Selon Köhler, cette réunion constitue un premier pas - mais important - vers un processus politique renouvelé pour l’avenir de ce territoire, rapporte la même source.
Chargé du dossier depuis 2017, l’ancien Président allemand a également annoncé qu’il entendait organiser une nouvelle réunion sur le même format au premier trimestre 2019.
"D’après nos discussions, il est clair pour moi que personne ne gagne à maintenir le statu quo", a-t-il indiqué, réitérant sa ferme conviction "qu’il est dans l’intérêt de tous, de résoudre ce conflit afin de créer un environnement propice à une forte croissance, à des créations d’emplois et à une meilleure sécurité".
Présentée par l’ONU comme un "premier pas vers un processus renouvelé de négociations en vue de parvenir à une solution juste, durable et mutuellement acceptable qui permette l’autodétermination du peuple du Sahara occidental" , la réunion à Genève s’est tenue dans "une atmosphère d’engagement sérieux et de respect mutuel", selon l’envoyé de l’ONU.
Dans le communiqué final sanctionnant cette première table ronde en six ans, le Maroc, l’Algérie, la Mauritanie et le Front Polisario reconnaissent que la collaboration et l’intégration régionale, "pas la confrontation", "est le meilleur moyen de répondre aux nombreux défis" de la région, rapporte encore l'ONU, soulignant que toutes les parties prenantes étaient présentes pour la première fois.

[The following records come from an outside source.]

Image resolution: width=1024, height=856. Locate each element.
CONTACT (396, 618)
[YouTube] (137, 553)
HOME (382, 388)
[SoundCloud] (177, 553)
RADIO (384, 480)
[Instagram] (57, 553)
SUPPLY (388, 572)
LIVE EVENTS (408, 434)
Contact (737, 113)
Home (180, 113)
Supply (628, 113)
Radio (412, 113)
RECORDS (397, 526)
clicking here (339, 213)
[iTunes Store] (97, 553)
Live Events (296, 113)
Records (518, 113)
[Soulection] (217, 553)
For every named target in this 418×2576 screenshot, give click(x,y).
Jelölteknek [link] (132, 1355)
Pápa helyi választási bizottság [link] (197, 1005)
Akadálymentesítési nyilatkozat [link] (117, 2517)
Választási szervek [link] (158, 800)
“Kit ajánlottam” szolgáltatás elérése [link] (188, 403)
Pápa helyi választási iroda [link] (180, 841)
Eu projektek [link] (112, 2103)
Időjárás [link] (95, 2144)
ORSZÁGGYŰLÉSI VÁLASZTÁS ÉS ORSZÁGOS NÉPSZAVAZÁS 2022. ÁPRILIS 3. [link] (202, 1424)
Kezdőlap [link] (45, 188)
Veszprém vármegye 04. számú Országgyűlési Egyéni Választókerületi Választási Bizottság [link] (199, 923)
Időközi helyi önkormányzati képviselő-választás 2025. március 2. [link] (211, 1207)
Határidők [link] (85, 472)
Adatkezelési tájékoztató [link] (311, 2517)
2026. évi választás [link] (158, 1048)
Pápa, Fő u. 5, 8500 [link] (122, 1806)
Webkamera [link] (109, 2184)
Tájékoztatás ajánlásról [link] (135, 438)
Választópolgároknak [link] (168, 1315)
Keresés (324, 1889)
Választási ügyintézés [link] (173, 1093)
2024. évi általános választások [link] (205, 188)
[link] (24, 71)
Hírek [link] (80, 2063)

Après six années de suspension, les négociations sur le Sahara occidental conduites sous l’égide de l’ONU, ont repris, mercredi, au palais des Nations à Genève en Suisse avec la participation de représentants du Front Polisario et du Maroc, les principaux protagonistes du conflit et de pays voisins comme l’Algérie et la Mauritanie.
Lors des débats de ce jeudi, deuxième et dernier jour de la rencontre, Horst Kohler, l’émissaire des Nations unies pour la question du Sahara occidental, a mis en exergue l’importance de la question d’intégration économique régionale.
Les dernières négociations directes s’étaient achevées en 2012 sur des divisions liées au statut du territoire et au corps électoral pour un référendum.